クリスマス公演当日。
 今年のクリスマス公演も大入満員。
 客席には様々な顔が並び、友達同士や恋人達、家族連れで来た者もいれば、1人で来た者もいる。
 例え1人で来ていても、劇場に入れば笑顔に変わる。それが大帝国劇場。
 貴賓席には海軍大臣山口和豊や花小路伯爵の姿も見えた。
 緒方星也も長屋の人達と連れ立って座っており、織姫は父親の姿を見つけると、舞台袖からチラッと顔を出して手を振っていた。
 そんな織姫を見てすみれは、本番前に落ち着きがないなどと言ってみるが、自分もやはり貴賓席にある父親と母親の姿を、嬉しそうに目で追っていた。
 アイリスはそんな2人を羨ましく思ったが、そんな素振りは見せないようにしていた。喜んでいる2人に気を使わせたくないという思いからだろう。

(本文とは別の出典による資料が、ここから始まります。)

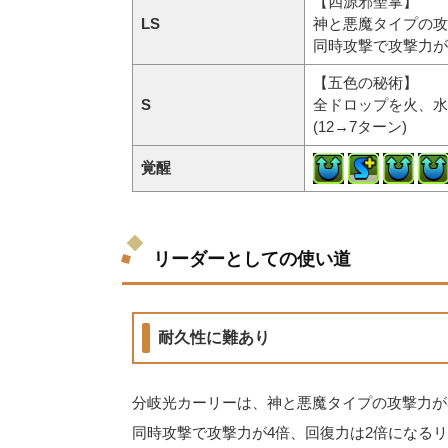
【四源邪聖掌】
LS
神と悪魔タイプの攻
同時攻撃で攻撃力が
【五色の秘術】
S
全ドロップを火、水
(12→7ターン)
覚醒
リーダーとしての使い道
耐久性に難あり
分岐光カーリーは、神と悪魔タイプの攻撃力が
同時攻撃で攻撃力が4倍、回復力は2倍になる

 そのアイリスを見て、大神はアイリスも大人になったなと思う。
「アイリスのご両親は、お正月には日本に来てくれるんだろう?」
 そう話しかけながら、大神はアイリスの頭を撫でてやった。
「お兄ちゃん、優しいね」
 すると、意外にもそんな言葉が返ってくる。
 大神は思わず、アイリスの頭を撫でていた自分の手を引っ込める。
 レディに対してする行為ではないと、瞬間的に思ったからだ。
 大神が気を使って声をかけたとアイリスには分かってしまった。
 アイリスは本当に大人になった。
 アイリスとのやりとりを見て、さくらは大神の様子に安心していた。
「大神さん、本番前だっていうのに落ち着いてますね。あたしなんか初舞台の時は、緊張でカチコチだったのに」
 言うとさくらは笑う。
「そうねー、あの時は大変だったわ」
 そのさくらの横で、大神の事ではなく、さくらの初舞台を思い出しマリアが口を開いた。
「あ」
 言ってからマリアがそう声を漏らし、思わず手を口に当てる。
「マリアさん。ひどいです」
 そのマリアを見てさくらがポツリと言ったかと思うと、すぐに笑顔になりくすくすと笑い出した。

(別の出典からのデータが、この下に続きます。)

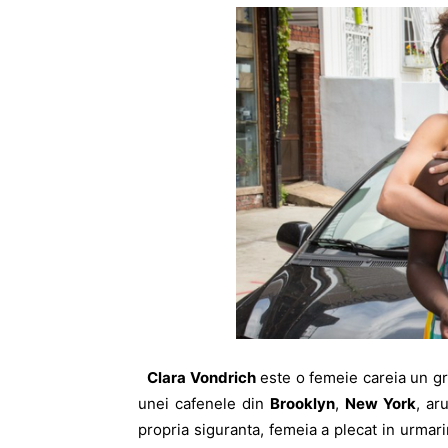
Clara Vondrich
este o femeie careia un gr
unei cafenele din
Brooklyn
,
New York
, ar
propria siguranta, femeia a plecat in urmari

 マリアもそれを見て安心すると、さくらにごめんさいと言ってから、同じようにくすくすと笑った。
 レニはその2人の会話を聞きながら、じっと大神を見つめていた。
 大神とアイリスに加わり、紅蘭とカンナも一緒になって話している。
 普段通りのいつもの大神に見えた。
 やがて舞台の準備は整い、舞台袖で出番を待っていた花組に声がかかる。
 いよいよ開幕である。

 舞台上。はぐれたリルを探すシーン。アイリス演じるエルと、マリア演じるトナカイの熱演が続いている。
 他の花組のみんなは通行人役や次の出番の準備で、舞台上だったり楽屋だったりして、舞台袖では大神とレニだけが舞台を見守っていた。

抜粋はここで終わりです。